队员们之所以慢慢腾腾作准备,而没有行动,是由于气象部门预报上游没有雨情,仅当地的雨对大堤坝是构不成威胁的。但据最新的气象预报,午夜后,将有一场强劲的南风,将下游漫长的雨云带推向上游,洪水巨大的威胁将使大坝和河堤受到严重的考验。

为此,公社根据县总部的部署,连夜召开紧急防汛会议,要求全体队员整装待发,严阵以待。

一场大暴雨的酝酿,似乎比一次大战役的准备还艰难。密云不雨的天空持续到队员们提前吃过早饭开赴工地之后才落下雨来。

一声声惊雷在苍昊中炸响,撕裂了沉重凝结的天空;一道道金色的龙须闪电,在墨黑的天幕上扭摆闪烁、冲撞狂舞。天河决口了,瓢泼似的大雨铺天盖地地倾泻了下来。工棚、大坝、西凤山和整个紫川河都被雨雾淹没了。

全体队员都沐浴在天水里。

他们按照分工,三两人一组,人自为战,头顶天浴,展开了与肆虐的大自然的殊死博斗。

古时侯三人在12号逼水坝后边负责抽蓄积在堤顶土坑里的水。

大堤后边的土坡是用水土渗透法构筑的,但由于土层暄虚,堤坡上部形成一个大坑,雨水从土坡上下来灌了一坑。虽然用沙土将坡上的雨水挡在后边的排水沟里不再往里灌了,但坑里的水必须抽干,再往里垫上土,否则,堤会因渗漏而坍塌的。柴油机象痉挛似地浑身颤抖着,吃力地“突突”冒着黑烟。烟雾在密集的雨点中东躲西藏着,但在雨幕的强大压力下便很快与雨雾同流合污了,和浑浊的雨水一起扬入紫川河里。远处,工棚门口,队员们正将一车车沙袋运到河堤的薄弱地段。辛部长也穿着雨衣亲自指挥着。

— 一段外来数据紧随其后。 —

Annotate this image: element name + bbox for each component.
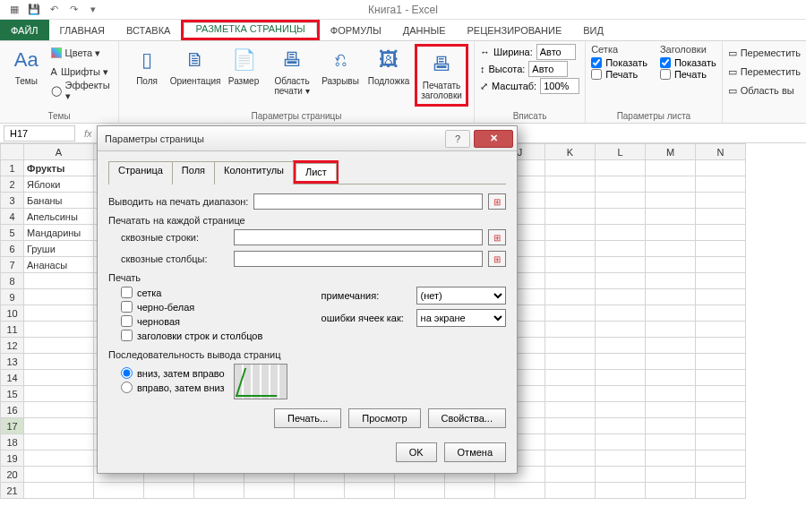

侯毛旦脸上沾满了油污,一件破的确良衬衫紧裹在身上,头发也象刚生下的小羊羔的皮,紧紧凝结在一起,紧贴在头皮上。他一边用铁锨往泵跟前淤水,一边观察着潜水泵的运转情况,怕污泥浊住叶轮。雨水如注,劈头盖脸地浇着,使他睁不开眼睛,喘不上气来。时二狗和古三孩则干脆脱掉上衣,赤裸着上身,从堤上边的土坡上往下挖土,准备等水抽尽后往起垫坑。

挖下的土很快和雨水混合在一起,成为粘稠的泥浆,粘粘地裹了二狗和三孩两腿。四只赤裸的脚艰难地在泥淖中挪动着。每动一下,泥浆便顺着趾缝吱吱溜溜往上挤,泥水在脚四周咕咕嘟嘟地冒着水泡。一块泥土飞起来溅在二狗脸上,他用手抹了一把,瘦削的脸立刻成了一张泥脸。

“哎,三孩,你娘看到你这个样子心疼不心疼?”二狗龀着牙花子问。

“咋不心疼。我在村里收秋夜战,我啥时不回去,我娘就不睡觉,还叫我侄儿来打看我。”三孩自豪地说。

二狗黯然神伤地低下头,抹了一把脸上的雨水,默不作声。半晌,他才嚅嗫着说:“我没有娘,我姐就象娘一样关心我。我那次打刁克,就是因为我姐。我要没姐姐,我就一天也活不下去。可我总是不能给她争气。我没娘,可我姐更苦,她不是也没娘么?可还得照顾我。我要有娘就好了。”

他抬起头,望着雨雾迷茫的东山后,他家乡的方向,眼睛里噙满了泪花,嘴里喃喃地说;“我要有娘,我一定会好好孝敬她老人家,可我就是没娘,就是没……”

古三孩看看二狗,立刻觉得自己有了点优越感,由屈居老三,一下提高到老大的位置,他便居高临下地安慰二狗:“二狗哥,别难过,有咱弟兄互相帮衬着也不赖。虽说抵不上娘,有个好姐好嫂也不孬。我有娘,我娘就是你娘,你是我哥么。哪天我带你去见见咱娘,让她也象关心我一样关心你。说起来,你也算幸运,象杨刚、吴浩洋,啥也没有。”

时二狗一听,来了精神,抹了一把泪,操起镐头使劲刨了起来。泥花四溅,片片泥浆直往他身上脸上粘。

水坑里的水快抽完了,侯毛旦看看上边的泥浆对他们说;“你们俩别刨了,这种泥浆垫上非把大堤挤坏不可,下边先得垫上沙袋。”

他俩听话地放下手中的工具到工棚里去搬沙袋。

两人一步三滑地朝工棚走着。二狗忽然对三孩说;“三孩,这会住地没人,咱俩把我的弹弓弄来怎样?”

“算了吧。”三孩说,“一只弹弓,至于么?天晴了我给你做一把,别让人老说你。”

“你知道啥?我那皮子是乳胶的,金黄金黄,车带弹性差,你能给我找到乳胶么?这点忙都不帮,还算铁哥们么?”二狗不满地说。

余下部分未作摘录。